Jim Steyer, managing director of advocacy group Common Sense Media, describes Facebook’s tactic as “the classic approach to brand marketing, which is to hook kids up as early as possible” – which benefits his business by ensuring a pipeline of users.
“One, you get their loyalty from the cradle to the grave. And second, if you’re lucky, you bring their parents with them,” he said.
Facebook says Instagram Youth is still in its infancy and prioritizes security and privacy.
“As all parents know, kids are already online. We want to improve this situation by providing experiences that give parents visibility and control over what their children are doing,” said the Facebook spokesperson, Liza Crenshaw, in a statement.
“We will develop these experiences in consultation with experts in child development, child safety and mental health, and privacy advocates. We also look forward to working with lawmakers and regulators. Plus, we’re committed to not serving any ads in the Instagram experiences we develop. for those under 13, ”she said.
“We are not asking social media to raise our children”
Some parents NPR spoke to said they would be interested in letting their kids use a version of the app with more limited content and the ability to monitor what they’re doing.
But San Diego father Buyung Santoso said his children, aged 11 and 13, would not go for it.
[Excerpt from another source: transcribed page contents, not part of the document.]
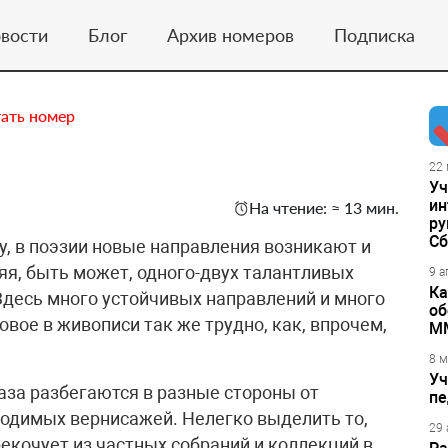
вости
Блог
Архив номеров
Подписка
ать номер
22 
Уч
ин
На чтение: ≈ 13 мин.
ру
Сб
ру, в поэзии новые направления возникают и
яя, быть может, одного-двух талантливых
9 а
Ка
 Здесь много устойчивых направлений и много
об
овое в живописи так же трудно, как, впрочем,
М
8 м
Уч
аза разбегаются в разные стороны от
пе
водимых вернисажей. Нелегко выделить то,
29 
екочует из частных собраний и коллекций в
“My daughter said yesterday that she didn’t think it would work,” he said, “because kids can do whatever they want whether you need permission or not.”
Critics say that instead of building new apps for kids, tech companies should focus on making their existing products safe for kids they already know.
“The most important thing platforms can do is not turn a blind eye, but deeply recognize how their platforms will be abused and build for it – to secure this most vulnerable user,” said Cordua, CEO of Thorn.
Titania Jordan works for Atlanta-based software company Bark, which helps parents monitor their children’s online activity, and is a mom to a 12-year-old son who loves TikTok and Snapchat.
“We are not asking social media to raise our children,” she said. “It’s not their job. Don’t make our job harder.”